The national average price for a gallon of regular gasoline fell below $4 on Thursday for the first time since late March, as the United States and Iran signed an agreement to reopen the Strait of Hormuz and end hostilities.
According to The New York Times, AAA recorded the national average at $3.999 per gallon, a drop of roughly three cents from Wednesday’s $4.03. GasBuddy, a separate tracking service, put the price at around $3.98. Among the 28 states that had already crossed the $4 threshold downward, Indiana recorded the cheapest statewide figure at $3.40.
Despite the milestone, gas prices remain about a third higher than before the war began, and experts say a return to pre-war levels is unlikely any time soon. Before the first U.S.-Israeli strikes on Iran in late February, the national average hovered just below $3 a gallon. Prices peaked at $4.56 on May 21 as Middle East energy supplies tightened and crude oil briefly approached $120 a barrel.
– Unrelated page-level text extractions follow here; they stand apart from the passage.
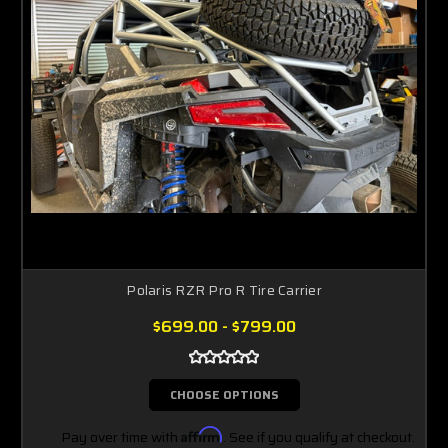
Polaris RZR Pro R Tire Carrier
$699.00 - $799.00
CHOOSE OPTIONS
Pay over time with
Affirm
. See if you qualify at checkout.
Restoring normal tanker traffic through the strait is a process that could stretch three to four months, Kpler lead oil analyst Matt Smith told CNN, with rebuilding the stockpiles drained by the conflict requiring still more time beyond that. Regional energy infrastructure compounded the problem: refineries and production sites went largely offline as the fighting disrupted supply lines, and damage to some facilities means bringing them back to capacity will require additional time.
Even with crude prices falling, gasoline prices tend to drop more slowly than they rise. Tom Kloza, an independent oil analyst who advises Gulf Oil, invoked a long-standing industry saying: “There’s an old expression — gas prices go up like a rocket and come down like a feather.” Since the May 21 high, pump prices have eased at a pace of roughly two cents per day — a crawl relative to the more than one-dollar surge that hit consumers in the opening weeks of the conflict.
Futures markets, which exert the greatest pull on what consumers pay at the pump, are not pricing crude back below the pre-war $70-per-barrel mark at any point this decade. Analysts note that global fuel stockpiles have been drawn down to multi-decade lows, raising the prospect of another run above $4 at the pump as summer driving demand builds. Dan Pickering, who founded Pickering Energy Partners and serves as its chief investment officer, put the outlook plainly: “We’ll figure out what the new normal is. But it isn’t going to be $2.85 gasoline.”
The U.S.-Iran memorandum of understanding, which President Donald Trump warned is “not final” and could be reversed if Iran does not comply, halts hostilities for 60 days while creating a framework for follow-on talks. Tanker traffic in the strait resumed earlier this week, with at least three Iranian vessels clearing the U.S. Navy blockade — the first outbound shipments since the blockade was imposed two months ago.